● **PROBLEM REQUIREMENTS**
Without the pictures, set down every record below exactly as it reads.

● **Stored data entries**

== == ==

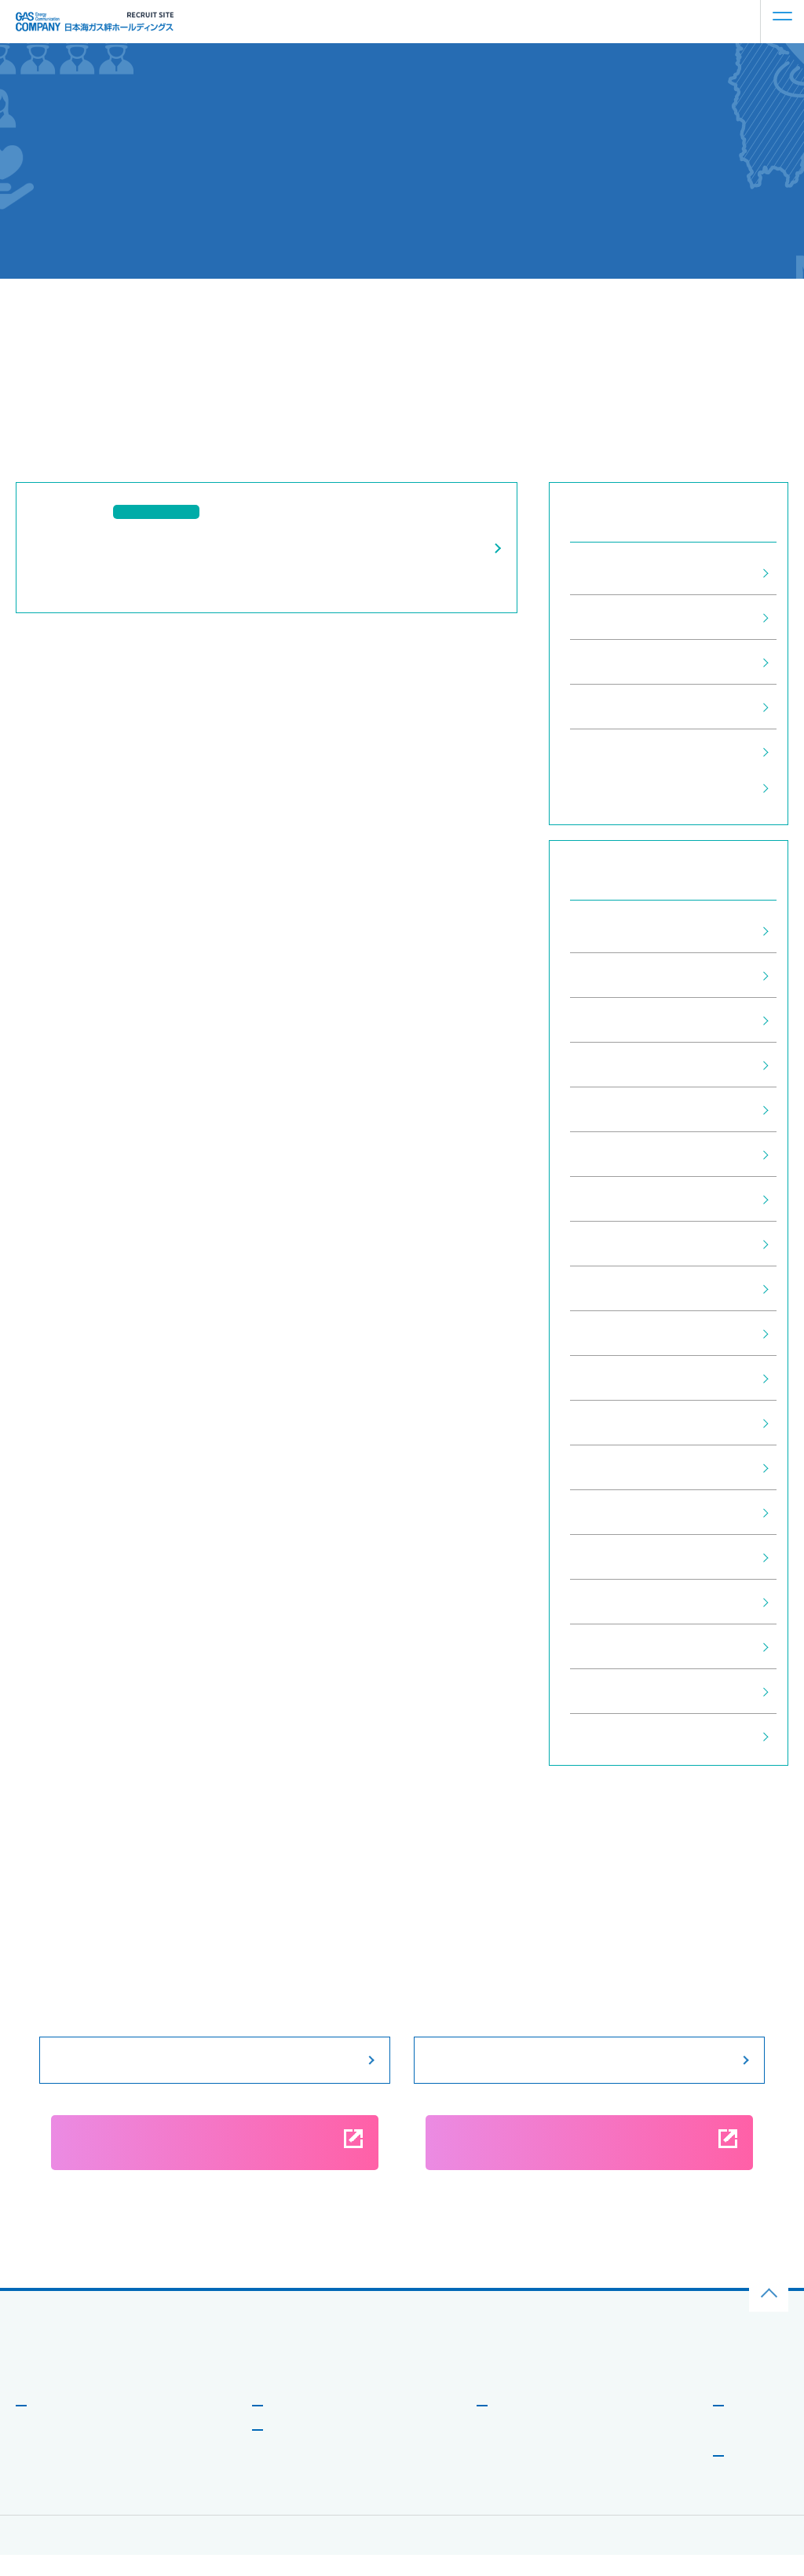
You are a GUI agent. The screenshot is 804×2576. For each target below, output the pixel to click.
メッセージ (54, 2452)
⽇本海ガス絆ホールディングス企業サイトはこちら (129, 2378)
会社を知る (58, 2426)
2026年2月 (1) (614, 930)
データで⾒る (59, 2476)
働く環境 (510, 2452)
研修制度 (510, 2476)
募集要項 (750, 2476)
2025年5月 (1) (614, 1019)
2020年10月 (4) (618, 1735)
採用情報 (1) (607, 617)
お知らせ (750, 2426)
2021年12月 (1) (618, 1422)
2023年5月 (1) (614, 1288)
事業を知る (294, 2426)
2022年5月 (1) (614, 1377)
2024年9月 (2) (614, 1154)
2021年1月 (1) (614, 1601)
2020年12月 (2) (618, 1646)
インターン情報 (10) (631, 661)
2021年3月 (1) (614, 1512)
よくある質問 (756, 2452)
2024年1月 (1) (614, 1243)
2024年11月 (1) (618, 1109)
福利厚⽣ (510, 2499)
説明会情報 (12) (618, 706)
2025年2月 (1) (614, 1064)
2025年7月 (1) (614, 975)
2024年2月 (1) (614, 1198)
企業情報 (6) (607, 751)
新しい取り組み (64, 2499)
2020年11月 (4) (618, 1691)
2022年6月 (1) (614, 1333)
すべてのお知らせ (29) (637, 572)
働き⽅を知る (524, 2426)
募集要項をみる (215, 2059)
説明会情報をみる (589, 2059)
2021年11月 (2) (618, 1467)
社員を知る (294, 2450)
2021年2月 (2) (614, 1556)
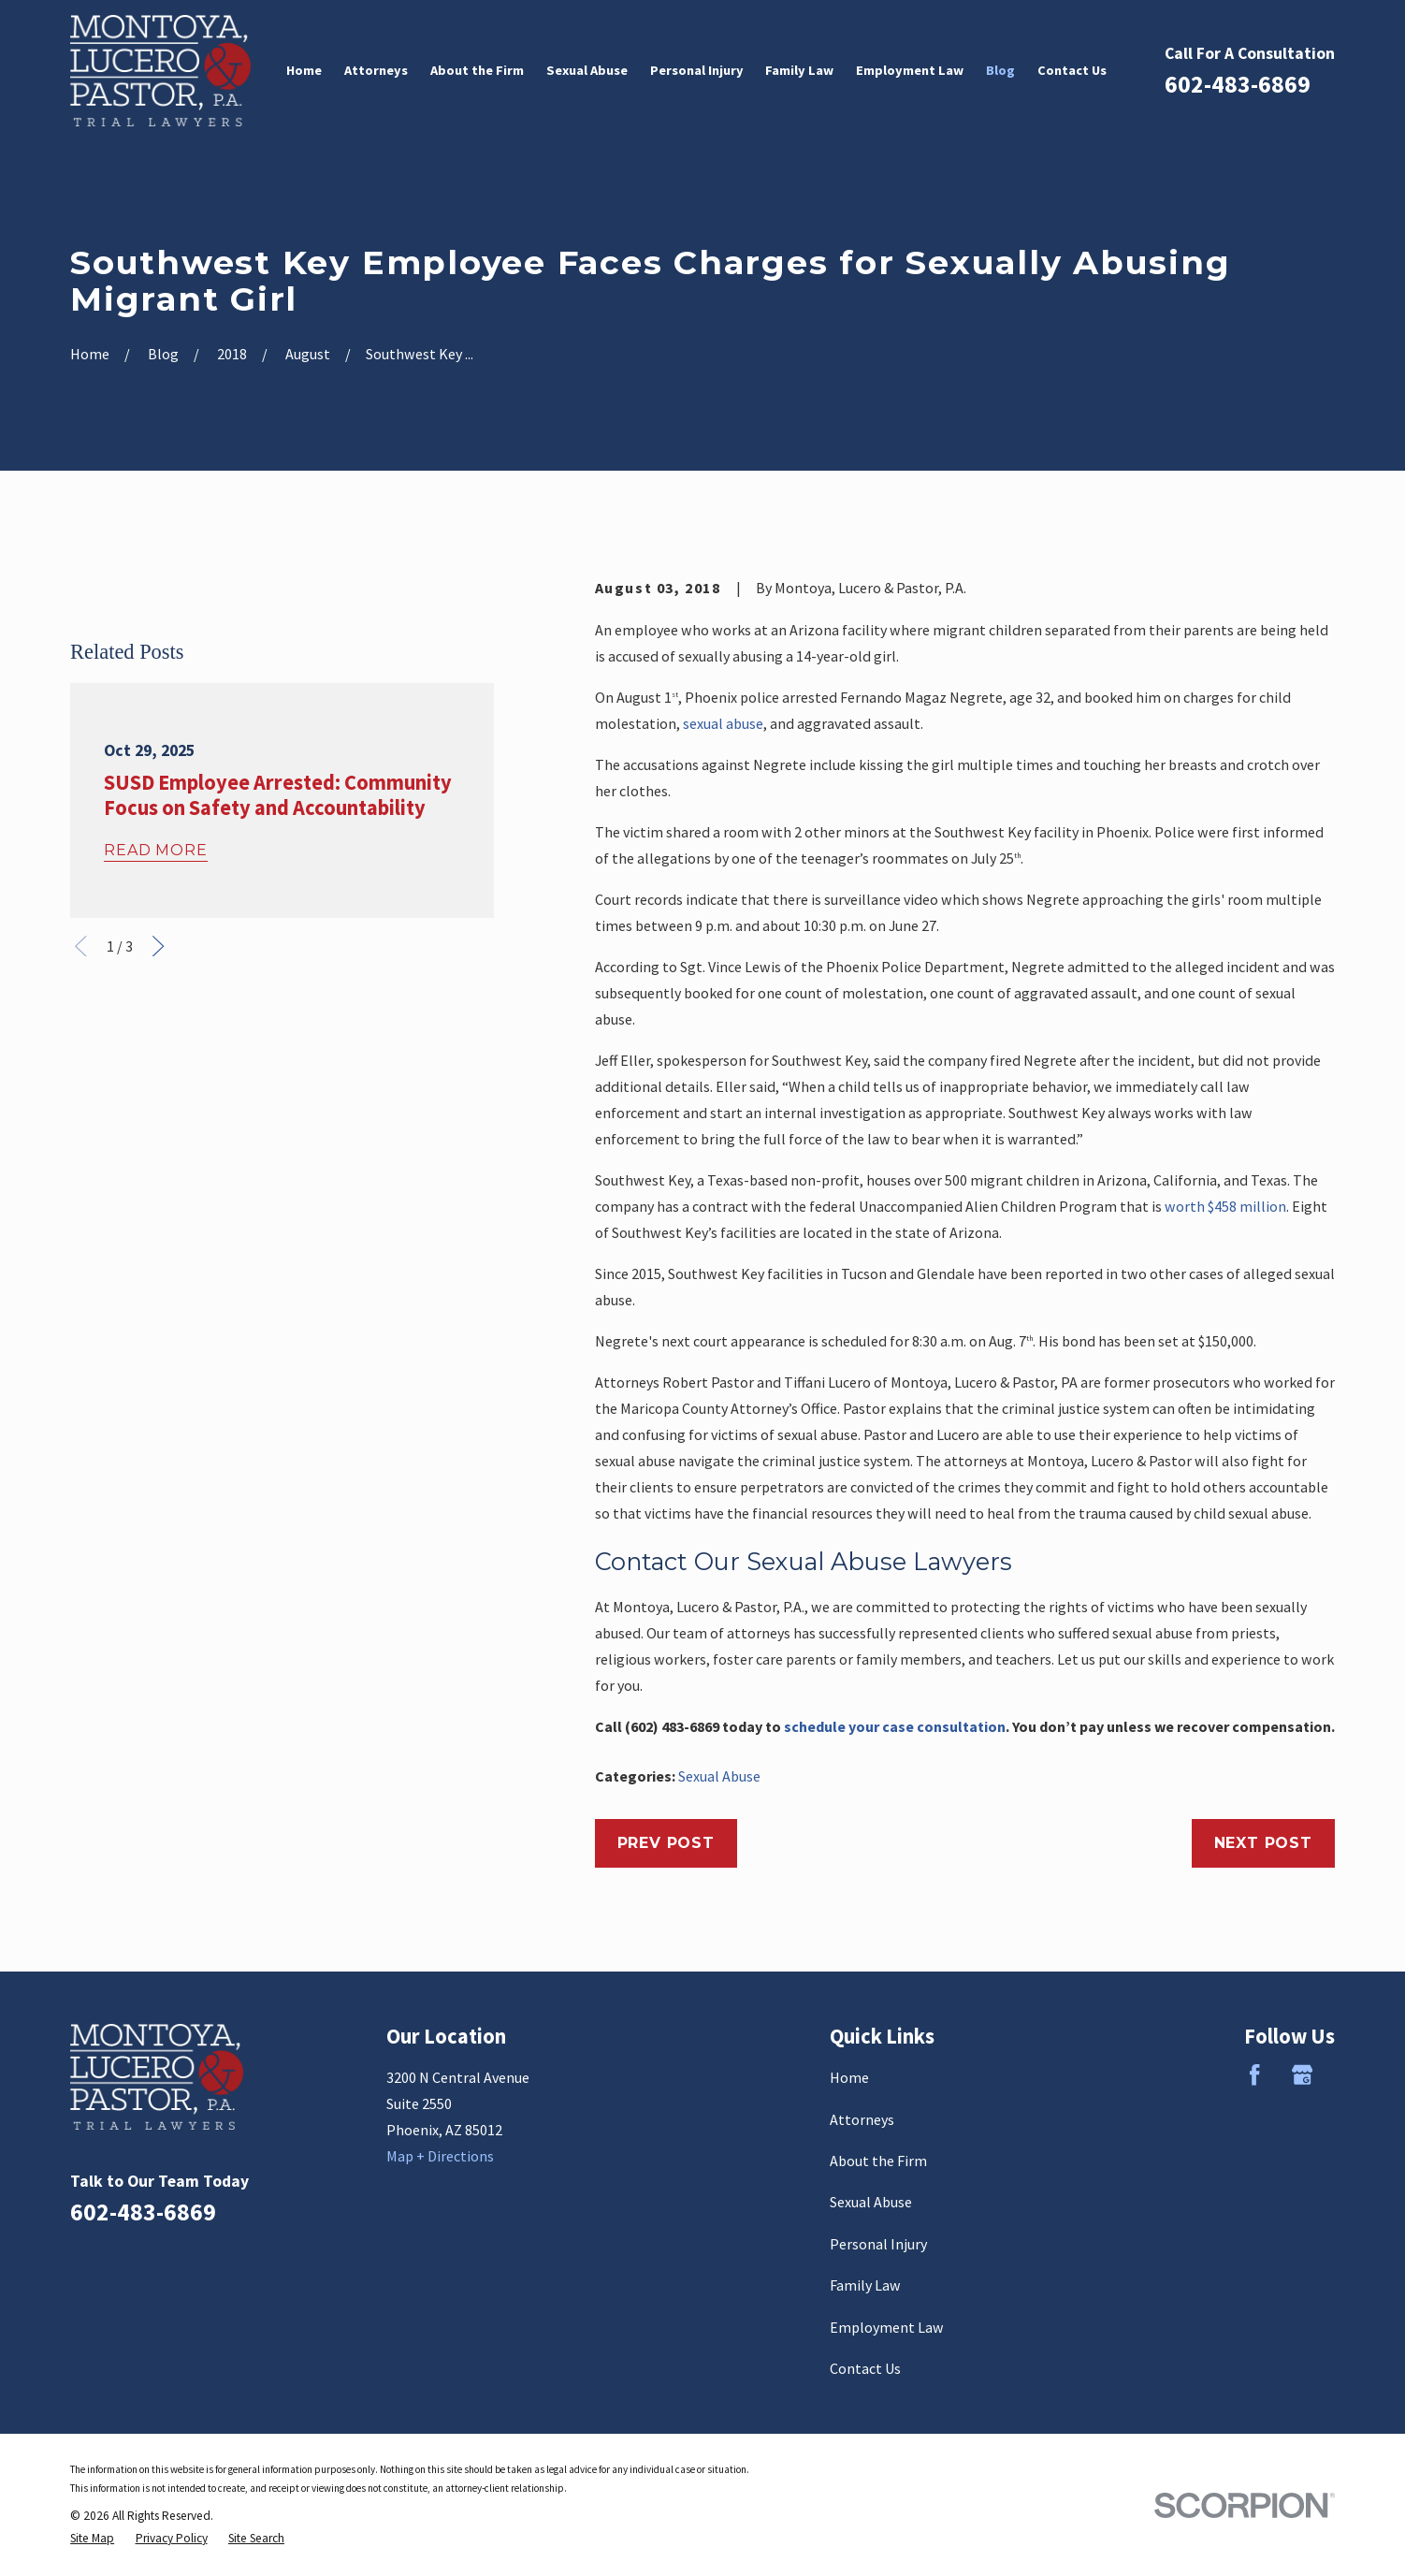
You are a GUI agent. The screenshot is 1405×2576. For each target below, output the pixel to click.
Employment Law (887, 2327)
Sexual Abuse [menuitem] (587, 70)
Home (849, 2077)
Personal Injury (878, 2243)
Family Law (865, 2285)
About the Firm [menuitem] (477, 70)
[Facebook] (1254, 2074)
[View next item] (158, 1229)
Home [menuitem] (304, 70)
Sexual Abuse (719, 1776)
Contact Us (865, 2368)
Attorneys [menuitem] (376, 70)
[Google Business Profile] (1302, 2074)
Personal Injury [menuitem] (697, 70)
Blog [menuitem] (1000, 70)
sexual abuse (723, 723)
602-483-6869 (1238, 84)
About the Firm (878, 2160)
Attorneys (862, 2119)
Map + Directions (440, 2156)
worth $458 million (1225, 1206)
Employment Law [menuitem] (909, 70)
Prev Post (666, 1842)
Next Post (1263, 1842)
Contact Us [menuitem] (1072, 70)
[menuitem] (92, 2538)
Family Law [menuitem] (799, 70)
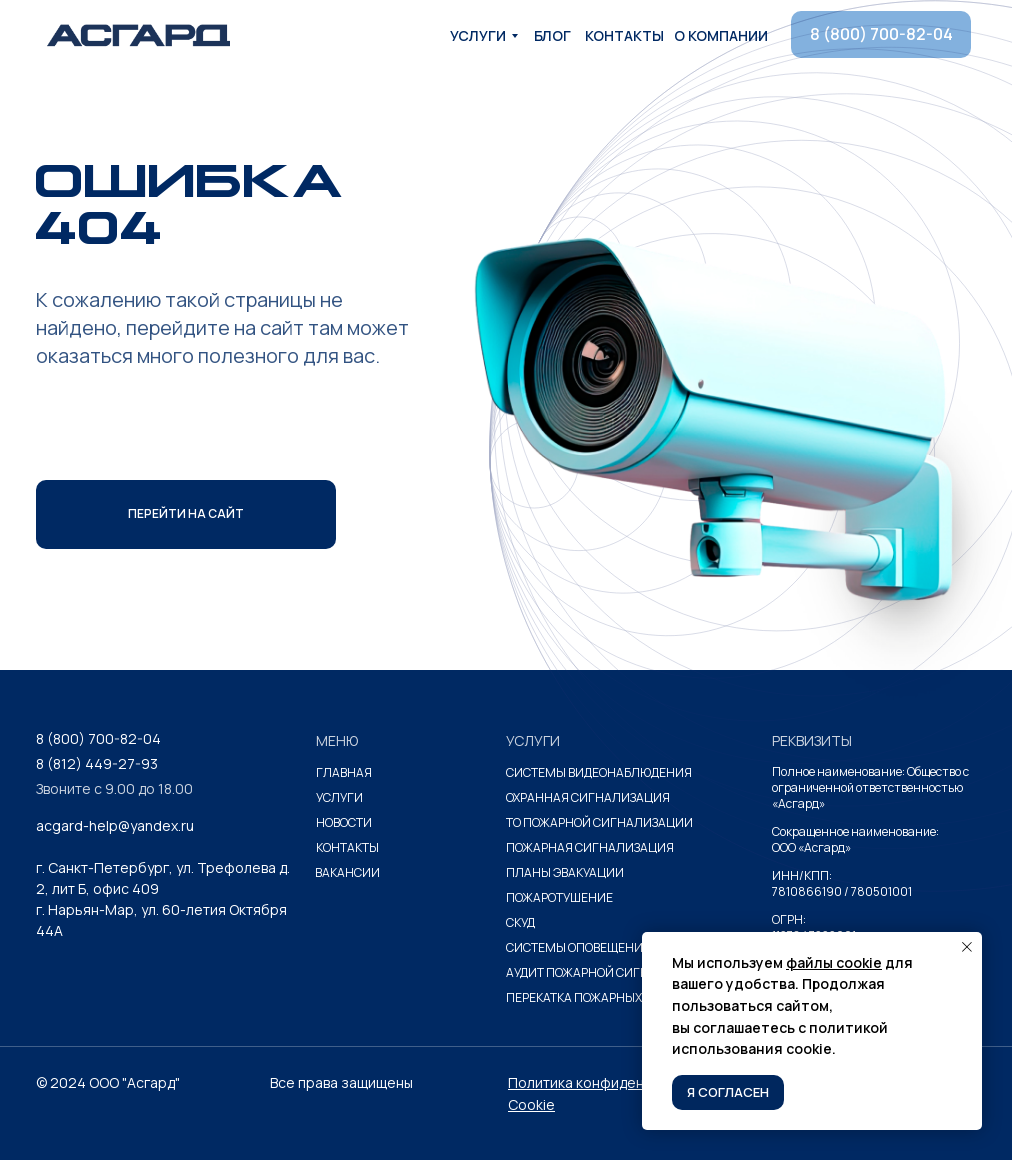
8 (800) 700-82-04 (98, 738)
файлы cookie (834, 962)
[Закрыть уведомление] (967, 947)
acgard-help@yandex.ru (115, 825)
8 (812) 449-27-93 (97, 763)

== == ==

● **PROBLEM SOLUTION**
You are a GUI agent. The screenshot is 804×2576. For each target below, output the pixel to click.
メッセージ (54, 2452)
⽇本海ガス絆ホールディングス企業サイトはこちら (129, 2378)
会社を知る (58, 2426)
2026年2月 (1) (614, 930)
データで⾒る (59, 2476)
働く環境 (510, 2452)
研修制度 (510, 2476)
募集要項 (750, 2476)
2025年5月 (1) (614, 1019)
2020年10月 (4) (618, 1735)
採用情報 (1) (607, 617)
お知らせ (750, 2426)
2021年12月 (1) (618, 1422)
2023年5月 (1) (614, 1288)
事業を知る (294, 2426)
2022年5月 (1) (614, 1377)
2024年9月 (2) (614, 1154)
2021年1月 (1) (614, 1601)
2020年12月 (2) (618, 1646)
インターン情報 (10) (631, 661)
2021年3月 (1) (614, 1512)
よくある質問 (756, 2452)
2024年1月 (1) (614, 1243)
2024年11月 (1) (618, 1109)
福利厚⽣ (510, 2499)
説明会情報 (12) (618, 706)
2025年2月 (1) (614, 1064)
2025年7月 (1) (614, 975)
2024年2月 (1) (614, 1198)
企業情報 (6) (607, 751)
新しい取り組み (64, 2499)
2020年11月 (4) (618, 1691)
2022年6月 (1) (614, 1333)
すべてのお知らせ (29) (637, 572)
働き⽅を知る (524, 2426)
募集要項をみる (215, 2059)
説明会情報をみる (589, 2059)
2021年11月 (2) (618, 1467)
社員を知る (294, 2450)
2021年2月 (2) (614, 1556)
You are a GUI agent. The screenshot is 1405×2576. For each target below, output the pixel to click.
Employment Law (887, 2327)
Sexual Abuse [menuitem] (587, 70)
Home (849, 2077)
Personal Injury (878, 2243)
Family Law (865, 2285)
About the Firm [menuitem] (477, 70)
[Facebook] (1254, 2074)
[View next item] (158, 1229)
Home [menuitem] (304, 70)
Sexual Abuse (719, 1776)
Contact Us (865, 2368)
Attorneys [menuitem] (376, 70)
[Google Business Profile] (1302, 2074)
Personal Injury [menuitem] (697, 70)
Blog [menuitem] (1000, 70)
sexual abuse (723, 723)
602-483-6869 (1238, 84)
About the Firm (878, 2160)
Attorneys (862, 2119)
Map + Directions (440, 2156)
worth $458 million (1225, 1206)
Employment Law [menuitem] (909, 70)
Prev Post (666, 1842)
Next Post (1263, 1842)
Contact Us [menuitem] (1072, 70)
[menuitem] (92, 2538)
Family Law [menuitem] (799, 70)
8 (800) 700-82-04 (98, 738)
файлы cookie (834, 962)
[Закрыть уведомление] (967, 947)
acgard-help@yandex.ru (115, 825)
8 (812) 449-27-93 (97, 763)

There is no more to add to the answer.